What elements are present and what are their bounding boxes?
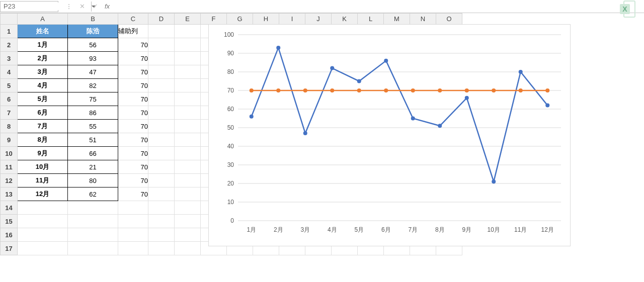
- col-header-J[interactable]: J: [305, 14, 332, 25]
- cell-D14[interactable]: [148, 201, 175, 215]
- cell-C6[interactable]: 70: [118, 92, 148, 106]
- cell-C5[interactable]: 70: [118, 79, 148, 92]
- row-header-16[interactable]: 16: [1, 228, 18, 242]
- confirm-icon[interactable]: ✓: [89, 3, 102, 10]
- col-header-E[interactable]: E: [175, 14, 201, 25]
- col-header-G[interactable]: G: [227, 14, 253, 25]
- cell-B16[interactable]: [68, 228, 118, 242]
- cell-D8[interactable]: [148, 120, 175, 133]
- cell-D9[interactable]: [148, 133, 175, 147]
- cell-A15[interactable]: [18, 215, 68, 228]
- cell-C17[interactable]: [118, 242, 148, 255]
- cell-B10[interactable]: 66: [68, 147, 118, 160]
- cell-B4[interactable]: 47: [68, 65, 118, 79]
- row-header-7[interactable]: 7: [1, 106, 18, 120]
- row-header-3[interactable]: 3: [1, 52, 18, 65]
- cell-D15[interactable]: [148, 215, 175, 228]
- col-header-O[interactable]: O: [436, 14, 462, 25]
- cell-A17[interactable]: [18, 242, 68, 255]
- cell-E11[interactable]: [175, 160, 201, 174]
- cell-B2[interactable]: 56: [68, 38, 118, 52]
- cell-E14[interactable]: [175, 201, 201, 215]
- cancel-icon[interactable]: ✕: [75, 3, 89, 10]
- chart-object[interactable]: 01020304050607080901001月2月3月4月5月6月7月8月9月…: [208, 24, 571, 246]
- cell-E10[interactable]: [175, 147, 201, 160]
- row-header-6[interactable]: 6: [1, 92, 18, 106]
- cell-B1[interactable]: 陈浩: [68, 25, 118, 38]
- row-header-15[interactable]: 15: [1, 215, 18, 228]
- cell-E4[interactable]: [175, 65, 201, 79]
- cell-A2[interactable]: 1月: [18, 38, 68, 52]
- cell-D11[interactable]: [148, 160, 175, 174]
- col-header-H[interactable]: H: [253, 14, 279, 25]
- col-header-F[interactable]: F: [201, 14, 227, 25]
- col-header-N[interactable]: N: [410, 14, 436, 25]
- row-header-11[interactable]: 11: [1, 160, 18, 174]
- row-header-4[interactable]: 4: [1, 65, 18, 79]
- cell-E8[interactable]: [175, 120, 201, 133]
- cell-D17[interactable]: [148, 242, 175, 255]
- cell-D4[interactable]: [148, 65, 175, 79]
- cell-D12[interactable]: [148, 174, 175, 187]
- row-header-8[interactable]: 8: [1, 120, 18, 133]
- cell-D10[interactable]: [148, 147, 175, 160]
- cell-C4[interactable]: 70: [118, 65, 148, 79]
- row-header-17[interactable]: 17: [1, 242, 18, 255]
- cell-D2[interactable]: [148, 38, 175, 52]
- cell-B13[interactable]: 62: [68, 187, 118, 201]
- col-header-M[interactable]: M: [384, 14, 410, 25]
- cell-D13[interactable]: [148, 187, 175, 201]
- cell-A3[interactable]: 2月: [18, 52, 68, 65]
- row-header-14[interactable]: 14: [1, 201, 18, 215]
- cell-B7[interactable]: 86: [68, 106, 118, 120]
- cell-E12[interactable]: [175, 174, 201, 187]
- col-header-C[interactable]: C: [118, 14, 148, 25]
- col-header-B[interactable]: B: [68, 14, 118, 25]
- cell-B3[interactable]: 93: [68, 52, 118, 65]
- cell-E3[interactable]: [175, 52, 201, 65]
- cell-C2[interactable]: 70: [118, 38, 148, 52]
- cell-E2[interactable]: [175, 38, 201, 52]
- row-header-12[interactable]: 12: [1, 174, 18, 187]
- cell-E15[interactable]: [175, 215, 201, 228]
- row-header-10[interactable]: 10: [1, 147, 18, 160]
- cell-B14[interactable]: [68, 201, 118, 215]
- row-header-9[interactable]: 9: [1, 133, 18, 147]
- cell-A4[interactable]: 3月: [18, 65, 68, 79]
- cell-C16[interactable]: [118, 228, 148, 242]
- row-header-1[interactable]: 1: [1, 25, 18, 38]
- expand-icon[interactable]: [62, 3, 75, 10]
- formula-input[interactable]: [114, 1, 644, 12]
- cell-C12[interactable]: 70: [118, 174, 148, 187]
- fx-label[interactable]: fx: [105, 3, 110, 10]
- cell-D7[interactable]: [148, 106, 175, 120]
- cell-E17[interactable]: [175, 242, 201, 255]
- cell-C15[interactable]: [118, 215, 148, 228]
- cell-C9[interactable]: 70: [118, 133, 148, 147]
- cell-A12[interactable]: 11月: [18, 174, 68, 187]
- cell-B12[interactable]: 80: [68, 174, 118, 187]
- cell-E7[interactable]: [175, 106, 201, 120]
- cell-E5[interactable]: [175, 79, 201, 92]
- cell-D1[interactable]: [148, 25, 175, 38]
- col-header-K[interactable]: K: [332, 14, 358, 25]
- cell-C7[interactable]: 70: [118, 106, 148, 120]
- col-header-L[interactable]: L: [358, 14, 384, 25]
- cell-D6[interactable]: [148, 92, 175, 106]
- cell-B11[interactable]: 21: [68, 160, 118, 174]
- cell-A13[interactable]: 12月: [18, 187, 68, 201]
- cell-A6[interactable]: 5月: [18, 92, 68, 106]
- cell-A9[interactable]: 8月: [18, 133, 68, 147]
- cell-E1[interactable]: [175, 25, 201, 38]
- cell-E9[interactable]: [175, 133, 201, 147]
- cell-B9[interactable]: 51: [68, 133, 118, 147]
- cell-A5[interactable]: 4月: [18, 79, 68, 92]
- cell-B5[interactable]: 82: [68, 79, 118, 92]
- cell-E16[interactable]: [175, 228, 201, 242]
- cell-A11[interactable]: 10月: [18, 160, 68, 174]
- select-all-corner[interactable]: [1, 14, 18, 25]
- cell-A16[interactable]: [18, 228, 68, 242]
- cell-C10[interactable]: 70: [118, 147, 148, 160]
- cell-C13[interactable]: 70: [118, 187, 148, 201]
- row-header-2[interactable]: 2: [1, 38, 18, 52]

* **TASK DETAILS**
Within the material above, find the lines that hold "icon" and report only how many there are.

* **RESPONSE TO THE EXERCISE**
3